_The records:_
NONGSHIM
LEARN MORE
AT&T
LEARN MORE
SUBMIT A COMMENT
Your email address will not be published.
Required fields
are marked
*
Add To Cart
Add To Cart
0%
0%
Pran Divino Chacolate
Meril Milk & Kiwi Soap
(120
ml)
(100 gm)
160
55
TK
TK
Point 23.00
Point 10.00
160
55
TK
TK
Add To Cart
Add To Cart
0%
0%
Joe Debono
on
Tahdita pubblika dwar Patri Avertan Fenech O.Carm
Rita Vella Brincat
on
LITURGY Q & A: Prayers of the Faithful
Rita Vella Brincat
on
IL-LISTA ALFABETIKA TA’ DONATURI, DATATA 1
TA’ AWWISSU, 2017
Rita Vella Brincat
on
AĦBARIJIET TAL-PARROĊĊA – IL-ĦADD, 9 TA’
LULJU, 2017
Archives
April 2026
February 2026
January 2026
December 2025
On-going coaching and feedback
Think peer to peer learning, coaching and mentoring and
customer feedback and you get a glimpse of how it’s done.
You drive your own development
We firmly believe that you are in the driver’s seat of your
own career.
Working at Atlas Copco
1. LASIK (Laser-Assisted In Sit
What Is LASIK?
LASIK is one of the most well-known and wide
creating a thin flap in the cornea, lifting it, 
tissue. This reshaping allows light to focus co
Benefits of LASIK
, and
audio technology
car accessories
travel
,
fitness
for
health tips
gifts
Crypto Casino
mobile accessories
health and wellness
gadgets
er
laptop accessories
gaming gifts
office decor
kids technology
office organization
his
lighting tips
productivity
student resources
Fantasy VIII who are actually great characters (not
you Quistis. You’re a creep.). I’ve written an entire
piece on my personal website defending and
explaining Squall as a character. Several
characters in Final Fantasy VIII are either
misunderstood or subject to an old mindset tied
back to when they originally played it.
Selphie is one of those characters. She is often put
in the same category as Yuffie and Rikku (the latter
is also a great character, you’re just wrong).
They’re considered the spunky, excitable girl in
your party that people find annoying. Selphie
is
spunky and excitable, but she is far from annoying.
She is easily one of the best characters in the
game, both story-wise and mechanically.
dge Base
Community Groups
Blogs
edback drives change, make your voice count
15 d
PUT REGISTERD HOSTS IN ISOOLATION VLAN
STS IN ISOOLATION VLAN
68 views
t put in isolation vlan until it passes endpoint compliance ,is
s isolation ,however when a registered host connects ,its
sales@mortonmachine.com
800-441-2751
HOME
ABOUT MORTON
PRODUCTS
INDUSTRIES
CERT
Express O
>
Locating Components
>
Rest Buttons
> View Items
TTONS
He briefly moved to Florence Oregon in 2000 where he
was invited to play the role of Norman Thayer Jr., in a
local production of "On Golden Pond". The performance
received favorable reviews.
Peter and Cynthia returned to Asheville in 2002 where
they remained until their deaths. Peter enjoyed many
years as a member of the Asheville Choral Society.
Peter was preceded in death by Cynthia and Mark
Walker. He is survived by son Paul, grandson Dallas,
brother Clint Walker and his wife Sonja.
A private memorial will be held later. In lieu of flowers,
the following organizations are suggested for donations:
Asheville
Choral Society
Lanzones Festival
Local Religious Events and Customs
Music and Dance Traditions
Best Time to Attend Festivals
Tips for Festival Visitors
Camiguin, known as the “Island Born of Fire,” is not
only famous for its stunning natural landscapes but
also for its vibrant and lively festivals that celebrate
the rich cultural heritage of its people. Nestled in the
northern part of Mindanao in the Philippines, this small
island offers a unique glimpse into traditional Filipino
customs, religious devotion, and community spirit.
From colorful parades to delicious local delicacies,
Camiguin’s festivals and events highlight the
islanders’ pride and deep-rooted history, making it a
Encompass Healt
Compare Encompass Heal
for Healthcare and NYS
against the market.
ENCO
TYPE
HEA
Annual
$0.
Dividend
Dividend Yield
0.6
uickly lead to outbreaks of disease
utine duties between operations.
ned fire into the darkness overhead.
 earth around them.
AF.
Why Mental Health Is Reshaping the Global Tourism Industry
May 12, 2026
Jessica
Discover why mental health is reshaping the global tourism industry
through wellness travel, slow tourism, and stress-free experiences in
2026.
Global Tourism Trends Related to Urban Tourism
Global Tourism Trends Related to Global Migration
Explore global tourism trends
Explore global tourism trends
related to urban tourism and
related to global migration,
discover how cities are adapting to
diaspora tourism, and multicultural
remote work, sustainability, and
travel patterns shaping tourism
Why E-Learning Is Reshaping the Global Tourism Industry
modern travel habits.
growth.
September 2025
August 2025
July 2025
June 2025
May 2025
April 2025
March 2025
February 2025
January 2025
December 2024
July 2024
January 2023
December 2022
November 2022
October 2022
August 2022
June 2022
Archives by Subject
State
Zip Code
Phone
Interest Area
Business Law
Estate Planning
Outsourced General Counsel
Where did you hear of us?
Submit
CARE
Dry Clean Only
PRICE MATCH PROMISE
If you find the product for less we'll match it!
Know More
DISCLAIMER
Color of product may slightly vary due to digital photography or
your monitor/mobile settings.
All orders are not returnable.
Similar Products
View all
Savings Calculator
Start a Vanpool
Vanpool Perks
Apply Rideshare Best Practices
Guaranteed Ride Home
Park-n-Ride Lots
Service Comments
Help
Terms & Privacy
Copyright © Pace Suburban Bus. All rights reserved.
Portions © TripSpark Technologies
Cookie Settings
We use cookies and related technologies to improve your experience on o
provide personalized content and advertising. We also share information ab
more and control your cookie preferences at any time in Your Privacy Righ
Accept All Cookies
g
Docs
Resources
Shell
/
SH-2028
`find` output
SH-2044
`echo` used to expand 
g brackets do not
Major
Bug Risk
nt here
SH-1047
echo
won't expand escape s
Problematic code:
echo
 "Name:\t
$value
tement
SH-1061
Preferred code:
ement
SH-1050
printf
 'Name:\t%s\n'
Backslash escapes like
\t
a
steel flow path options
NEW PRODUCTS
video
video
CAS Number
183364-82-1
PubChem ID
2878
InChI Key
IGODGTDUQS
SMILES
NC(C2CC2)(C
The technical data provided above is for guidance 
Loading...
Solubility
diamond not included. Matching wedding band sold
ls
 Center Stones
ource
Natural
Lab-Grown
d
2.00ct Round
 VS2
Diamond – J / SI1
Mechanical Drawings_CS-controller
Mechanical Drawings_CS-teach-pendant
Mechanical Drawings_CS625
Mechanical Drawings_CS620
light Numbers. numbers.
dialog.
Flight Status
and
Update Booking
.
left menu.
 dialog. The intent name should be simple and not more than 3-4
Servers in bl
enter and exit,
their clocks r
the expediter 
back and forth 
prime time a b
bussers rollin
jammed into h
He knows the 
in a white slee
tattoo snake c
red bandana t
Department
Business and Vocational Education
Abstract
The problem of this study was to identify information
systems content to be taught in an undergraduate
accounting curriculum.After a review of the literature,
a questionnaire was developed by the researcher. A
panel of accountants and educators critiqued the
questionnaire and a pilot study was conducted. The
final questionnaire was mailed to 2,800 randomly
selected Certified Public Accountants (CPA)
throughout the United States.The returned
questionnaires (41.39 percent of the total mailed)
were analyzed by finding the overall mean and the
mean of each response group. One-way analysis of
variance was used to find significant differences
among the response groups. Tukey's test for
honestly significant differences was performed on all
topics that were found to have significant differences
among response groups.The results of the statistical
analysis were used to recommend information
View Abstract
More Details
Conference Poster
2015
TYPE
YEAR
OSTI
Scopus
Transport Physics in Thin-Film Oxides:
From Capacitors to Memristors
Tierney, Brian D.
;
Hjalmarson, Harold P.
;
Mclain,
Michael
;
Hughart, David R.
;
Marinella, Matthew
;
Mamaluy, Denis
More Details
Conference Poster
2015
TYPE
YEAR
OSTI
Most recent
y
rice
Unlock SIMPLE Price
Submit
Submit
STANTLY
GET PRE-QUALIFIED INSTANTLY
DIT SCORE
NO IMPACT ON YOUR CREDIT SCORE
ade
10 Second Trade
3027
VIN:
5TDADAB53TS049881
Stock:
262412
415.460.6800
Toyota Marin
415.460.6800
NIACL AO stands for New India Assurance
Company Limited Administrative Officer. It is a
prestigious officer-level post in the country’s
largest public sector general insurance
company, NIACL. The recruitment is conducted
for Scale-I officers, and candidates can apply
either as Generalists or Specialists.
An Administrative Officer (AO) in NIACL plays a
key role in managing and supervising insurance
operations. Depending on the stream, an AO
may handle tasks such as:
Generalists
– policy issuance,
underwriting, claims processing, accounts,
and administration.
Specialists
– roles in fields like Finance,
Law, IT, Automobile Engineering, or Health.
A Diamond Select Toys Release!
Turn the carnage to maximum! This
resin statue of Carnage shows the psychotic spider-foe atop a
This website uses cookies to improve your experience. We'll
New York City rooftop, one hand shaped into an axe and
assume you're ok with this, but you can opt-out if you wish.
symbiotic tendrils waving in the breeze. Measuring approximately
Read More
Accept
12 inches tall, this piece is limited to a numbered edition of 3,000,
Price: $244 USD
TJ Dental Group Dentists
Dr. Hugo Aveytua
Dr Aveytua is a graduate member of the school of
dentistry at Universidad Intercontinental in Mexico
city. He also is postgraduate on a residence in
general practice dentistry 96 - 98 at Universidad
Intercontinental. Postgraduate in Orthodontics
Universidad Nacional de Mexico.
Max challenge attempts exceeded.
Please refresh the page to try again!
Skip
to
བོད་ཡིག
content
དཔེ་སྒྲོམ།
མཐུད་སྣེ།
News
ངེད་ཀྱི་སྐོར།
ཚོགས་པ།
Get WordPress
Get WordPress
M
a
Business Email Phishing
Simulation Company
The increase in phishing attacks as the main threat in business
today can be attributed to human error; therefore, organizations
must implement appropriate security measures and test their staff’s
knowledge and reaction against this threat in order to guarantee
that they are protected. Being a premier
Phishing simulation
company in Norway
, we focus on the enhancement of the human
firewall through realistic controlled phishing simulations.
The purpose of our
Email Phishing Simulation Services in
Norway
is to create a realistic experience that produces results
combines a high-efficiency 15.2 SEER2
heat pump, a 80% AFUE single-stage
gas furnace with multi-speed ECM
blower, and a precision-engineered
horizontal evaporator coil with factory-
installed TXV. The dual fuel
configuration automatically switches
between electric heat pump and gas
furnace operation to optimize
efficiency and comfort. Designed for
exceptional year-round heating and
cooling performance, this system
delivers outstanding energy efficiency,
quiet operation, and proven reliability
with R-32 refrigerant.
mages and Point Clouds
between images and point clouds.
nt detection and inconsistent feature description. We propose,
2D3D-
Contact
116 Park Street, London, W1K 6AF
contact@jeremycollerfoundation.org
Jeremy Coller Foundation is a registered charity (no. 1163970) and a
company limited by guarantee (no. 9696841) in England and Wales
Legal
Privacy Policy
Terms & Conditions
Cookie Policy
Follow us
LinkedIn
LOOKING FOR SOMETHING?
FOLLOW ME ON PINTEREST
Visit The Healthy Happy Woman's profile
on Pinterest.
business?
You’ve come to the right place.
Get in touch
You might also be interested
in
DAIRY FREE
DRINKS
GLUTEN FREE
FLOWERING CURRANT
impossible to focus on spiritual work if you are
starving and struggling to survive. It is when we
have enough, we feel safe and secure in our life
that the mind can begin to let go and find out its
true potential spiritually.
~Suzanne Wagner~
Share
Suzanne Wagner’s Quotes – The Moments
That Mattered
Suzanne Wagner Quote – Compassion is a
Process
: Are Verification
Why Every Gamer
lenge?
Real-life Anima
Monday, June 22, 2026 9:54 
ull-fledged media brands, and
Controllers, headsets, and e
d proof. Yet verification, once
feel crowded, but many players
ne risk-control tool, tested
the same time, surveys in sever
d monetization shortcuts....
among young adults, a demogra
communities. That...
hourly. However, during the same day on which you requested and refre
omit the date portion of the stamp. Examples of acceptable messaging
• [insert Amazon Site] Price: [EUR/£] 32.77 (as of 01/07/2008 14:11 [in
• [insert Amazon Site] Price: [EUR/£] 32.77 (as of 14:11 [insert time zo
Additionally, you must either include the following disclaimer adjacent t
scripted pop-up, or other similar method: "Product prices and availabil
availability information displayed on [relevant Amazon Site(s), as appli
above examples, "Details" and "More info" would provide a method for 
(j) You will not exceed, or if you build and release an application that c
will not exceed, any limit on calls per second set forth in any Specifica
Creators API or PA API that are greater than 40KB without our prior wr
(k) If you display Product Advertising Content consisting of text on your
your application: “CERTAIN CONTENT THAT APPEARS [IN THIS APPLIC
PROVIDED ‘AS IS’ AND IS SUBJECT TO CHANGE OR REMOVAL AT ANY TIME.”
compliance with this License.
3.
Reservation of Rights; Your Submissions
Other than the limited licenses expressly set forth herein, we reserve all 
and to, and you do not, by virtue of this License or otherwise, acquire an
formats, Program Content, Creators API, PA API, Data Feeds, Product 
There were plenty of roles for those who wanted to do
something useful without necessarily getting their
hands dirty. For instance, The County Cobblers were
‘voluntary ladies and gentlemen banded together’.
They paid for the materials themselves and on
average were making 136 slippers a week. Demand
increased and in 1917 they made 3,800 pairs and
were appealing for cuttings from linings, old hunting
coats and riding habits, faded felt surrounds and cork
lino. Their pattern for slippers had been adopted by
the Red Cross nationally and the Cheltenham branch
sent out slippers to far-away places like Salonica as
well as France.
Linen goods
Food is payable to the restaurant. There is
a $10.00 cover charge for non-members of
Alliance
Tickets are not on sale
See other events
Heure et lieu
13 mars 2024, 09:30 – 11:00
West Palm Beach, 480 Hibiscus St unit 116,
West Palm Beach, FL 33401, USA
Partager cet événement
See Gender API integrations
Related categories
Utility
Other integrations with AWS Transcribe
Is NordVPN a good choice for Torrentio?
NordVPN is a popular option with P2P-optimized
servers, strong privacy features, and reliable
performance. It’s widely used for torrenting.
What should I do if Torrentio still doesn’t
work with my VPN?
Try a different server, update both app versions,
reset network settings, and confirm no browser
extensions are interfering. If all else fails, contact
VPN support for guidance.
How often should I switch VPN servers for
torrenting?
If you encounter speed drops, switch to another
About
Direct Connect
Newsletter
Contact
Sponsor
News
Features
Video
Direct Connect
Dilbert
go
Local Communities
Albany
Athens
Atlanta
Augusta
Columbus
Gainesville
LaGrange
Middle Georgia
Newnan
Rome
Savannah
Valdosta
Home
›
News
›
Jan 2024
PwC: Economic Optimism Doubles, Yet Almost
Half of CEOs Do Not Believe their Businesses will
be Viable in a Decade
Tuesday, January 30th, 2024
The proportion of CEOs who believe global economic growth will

_Work item:_
Look above for the line containing "on Pinterest." and the line containing "have enough, we". Transcribe both, with the lines between them, exactly.

_Output for this exercise:_
on Pinterest.
business?
You’ve come to the right place.
Get in touch
You might also be interested
in
DAIRY FREE
DRINKS
GLUTEN FREE
FLOWERING CURRANT
impossible to focus on spiritual work if you are
starving and struggling to survive. It is when we
have enough, we feel safe and secure in our life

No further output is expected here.